As everybody knows, a lot has happened since Q3 2021.

But the question is, what happened that caused a steady upward trajectory for the young company to sputter so fast and cause a "huge opportunity" to lose its appeal as a business?

A weighted combination of the following factors likely played a role in Entekra's untimely demise

  • A broad-based sharp upward turn in capital costs exposed risks to the extensive resource allocation required to scale the Entekra business, causing LP to double-down focus on its OSC and siding lines of business solutions.
  • Uncertainty and volatility in residential construction demand, with an overshadowing economic downturn impacting near-term revenue.
  • Micro-mismanagement of Entekra's value-creation capability, reflecting LP's lack of direct skills and experience with integrated offsite framing and distribution processes.

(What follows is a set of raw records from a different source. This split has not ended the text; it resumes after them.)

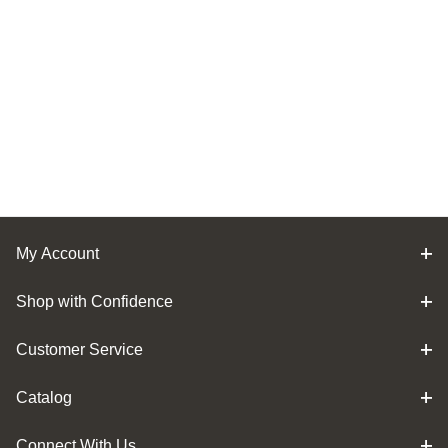
My Account
Shop with Confidence
Customer Service
Catalog
Connect With Us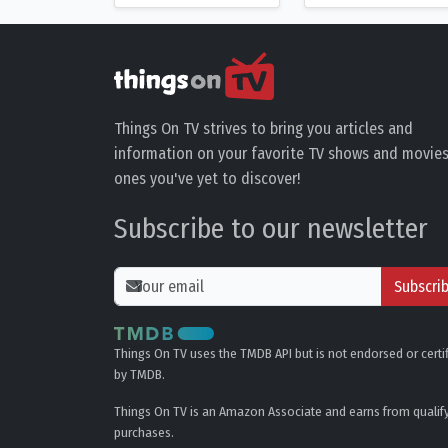
Things On TV strives to bring you articles and
information on your favorite TV shows and movies
ones you've yet to discover!
Subscribe to our newsletter
Subscri
Things On TV uses the TMDB API but is not endorsed or certi
by TMDB.
Things On TV is an Amazon Associate and earns from qualif
purchases.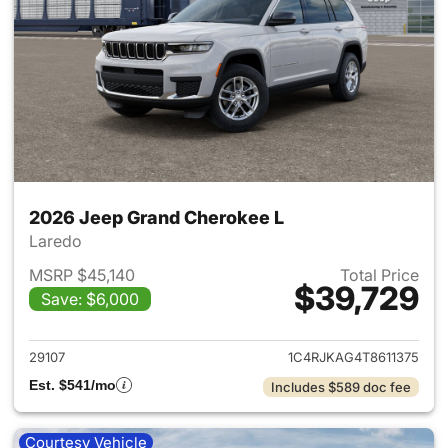
2026 Jeep Grand Cherokee L
Laredo
MSRP $45,140
Total Price
$39,729
Save: $6,000
View details for 2026 Jeep G
29107
1C4RJKAG4T8611375
Est. $541/mo
Includes $589 doc fee
Courtesy Vehicle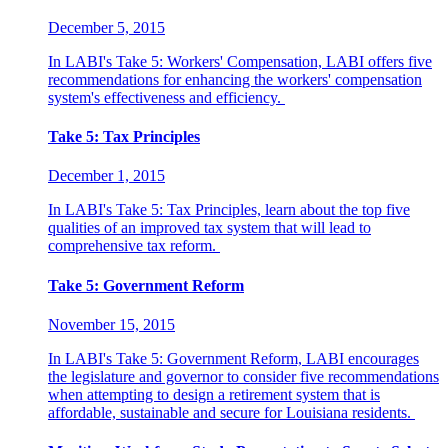
December 5, 2015
In LABI's Take 5: Workers' Compensation, LABI offers five
recommendations for enhancing the workers' compensation
system's effectiveness and efficiency.
Take 5: Tax Principles
December 1, 2015
In LABI's Take 5: Tax Principles, learn about the top five
qualities of an improved tax system that will lead to
comprehensive tax reform.
Take 5: Government Reform
November 15, 2015
In LABI's Take 5: Government Reform, LABI encourages
the legislature and governor to consider five recommendations
when attempting to design a retirement system that is
affordable, sustainable and secure for Louisiana residents.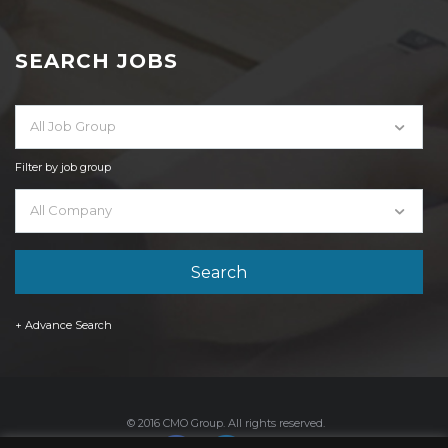
SEARCH JOBS
All Job Group
Filter by job group
All Company
+ Advance Search
© 2016 CMO Group. All rights reserved.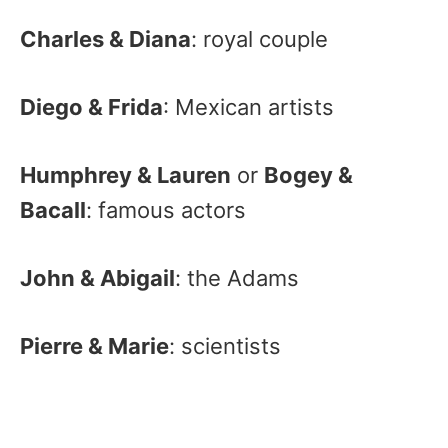
Charles & Diana
: royal couple
Diego & Frida
: Mexican artists
Humphrey & Lauren
or
Bogey &
Bacall
: famous actors
John & Abigail
: the Adams
Pierre & Marie
: scientists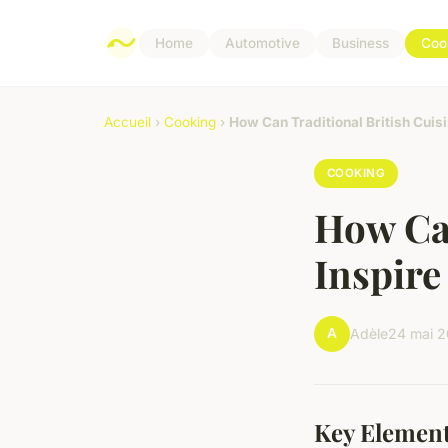
Home
Automotive
Business
Coo
Accueil
›
Cooking
›
How Can Traditional British Cuis
COOKING
How Can
Inspire
A
Adèle
24 mai 
Key Element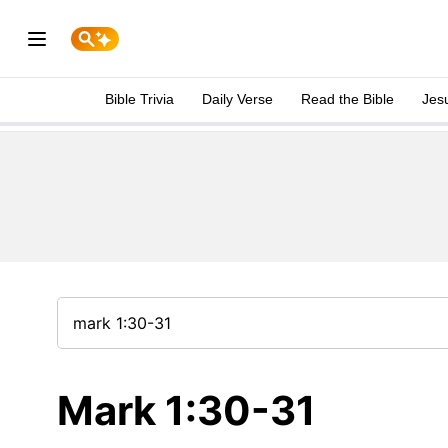
Bible Trivia
Daily Verse
Read the Bible
Jes
Mark 1:30-31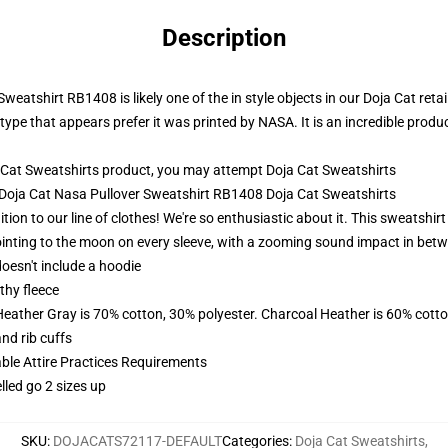
Description
eatshirt RB1408 is likely one of the in style objects in our Doja Cat retail
type that appears prefer it was printed by NASA. It is an incredible produ
 Cat Sweatshirts product, you may attempt
Doja Cat Sweatshirts
- Doja Cat Nasa Pullover Sweatshirt RB1408 Doja Cat Sweatshirts
tion to our line of clothes! We're so enthusiastic about it. This sweatshir
inting to the moon on every sleeve, with a zooming sound impact in betwee
oesn't include a hoodie
thy fleece
Heather Gray is 70% cotton, 30% polyester. Charcoal Heather is 60% cott
nd rib cuffs
able Attire Practices Requirements
lled go 2 sizes up
SKU
:
DOJACATS72117-DEFAULT
Categories
:
Doja Cat Sweatshirts
,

While LP's intention was to give Entekra a true-up in proven LP corporate strategic success in its leadership and upper management selections, it may be that those leadership team choices – lacking any direct experience in the complex value creation stream that integrated offsite construction systems – made missteps in the process of trying to find the growth path.  The tireless evangelism and relationships-network-building of founder Gerry McCaughey was very likely conspicuous in its absence when it came to building the firm's book of business over the past 18 months.

We'd suggested here a little over one month ago that the end of low interest rate policy days, disrupted access to credit, higher costs of capital, and less patient capital would begin to cull residential construction's robust stream of innovative construction technology platforms and enterprises.

At that time, we didn't envision one of the earlier casualties in such a shake-out would be Entekra, which had succeeded in beginning to penetrate long-held skepticism and doubt to prove itself as a practical building enclosure production system that could scale at some level of local volume.

We'll have more about this important story over the next week or so. While it may serve as a harbinger of further shake-out in homebuilding and residential real estate's pathway to transformative building solutions, Entekra's shut-down should by no means signal a blow to full-stack offsite and modular production itself.